**Try it**
Scan the material below and report how many lines include the string "constraint"; nothing else belongs in the reply.
========
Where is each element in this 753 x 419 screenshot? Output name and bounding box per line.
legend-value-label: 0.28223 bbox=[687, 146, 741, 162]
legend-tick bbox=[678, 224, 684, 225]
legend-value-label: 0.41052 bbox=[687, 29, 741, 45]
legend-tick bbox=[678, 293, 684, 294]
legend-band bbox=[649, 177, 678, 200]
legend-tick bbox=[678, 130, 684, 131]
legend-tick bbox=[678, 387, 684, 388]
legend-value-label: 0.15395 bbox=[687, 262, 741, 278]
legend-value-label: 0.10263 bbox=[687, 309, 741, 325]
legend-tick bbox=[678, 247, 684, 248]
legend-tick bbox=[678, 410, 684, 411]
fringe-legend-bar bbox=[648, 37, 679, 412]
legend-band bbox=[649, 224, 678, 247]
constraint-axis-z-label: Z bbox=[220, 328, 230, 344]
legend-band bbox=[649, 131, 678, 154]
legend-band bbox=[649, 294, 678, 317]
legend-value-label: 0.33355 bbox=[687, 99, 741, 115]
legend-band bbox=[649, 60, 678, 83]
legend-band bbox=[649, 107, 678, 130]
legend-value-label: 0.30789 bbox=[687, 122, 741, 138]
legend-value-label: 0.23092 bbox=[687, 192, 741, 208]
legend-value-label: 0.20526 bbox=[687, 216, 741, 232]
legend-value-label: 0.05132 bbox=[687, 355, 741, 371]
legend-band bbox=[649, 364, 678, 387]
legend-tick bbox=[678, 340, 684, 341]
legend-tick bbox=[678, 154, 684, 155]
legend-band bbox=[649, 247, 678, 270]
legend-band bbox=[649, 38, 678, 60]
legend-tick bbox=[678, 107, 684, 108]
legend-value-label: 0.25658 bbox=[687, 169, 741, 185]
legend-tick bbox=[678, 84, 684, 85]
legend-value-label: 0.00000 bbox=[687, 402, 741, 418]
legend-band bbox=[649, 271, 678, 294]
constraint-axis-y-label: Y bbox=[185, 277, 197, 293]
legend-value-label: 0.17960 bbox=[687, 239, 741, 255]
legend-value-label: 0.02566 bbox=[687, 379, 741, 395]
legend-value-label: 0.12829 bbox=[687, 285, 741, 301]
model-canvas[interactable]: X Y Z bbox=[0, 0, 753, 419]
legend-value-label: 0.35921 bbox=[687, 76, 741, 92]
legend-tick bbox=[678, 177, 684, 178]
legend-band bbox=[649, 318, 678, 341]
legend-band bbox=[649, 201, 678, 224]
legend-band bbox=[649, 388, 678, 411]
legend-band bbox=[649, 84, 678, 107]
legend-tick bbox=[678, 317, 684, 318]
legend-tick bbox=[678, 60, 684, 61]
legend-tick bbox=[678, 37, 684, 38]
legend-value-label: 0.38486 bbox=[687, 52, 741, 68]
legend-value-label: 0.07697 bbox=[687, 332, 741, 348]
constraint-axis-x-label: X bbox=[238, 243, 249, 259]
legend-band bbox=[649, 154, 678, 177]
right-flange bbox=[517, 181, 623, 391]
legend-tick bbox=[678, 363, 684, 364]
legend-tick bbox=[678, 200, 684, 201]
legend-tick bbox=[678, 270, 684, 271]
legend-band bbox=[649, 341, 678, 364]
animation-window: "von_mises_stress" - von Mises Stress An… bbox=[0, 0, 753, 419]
========
**Written response**
3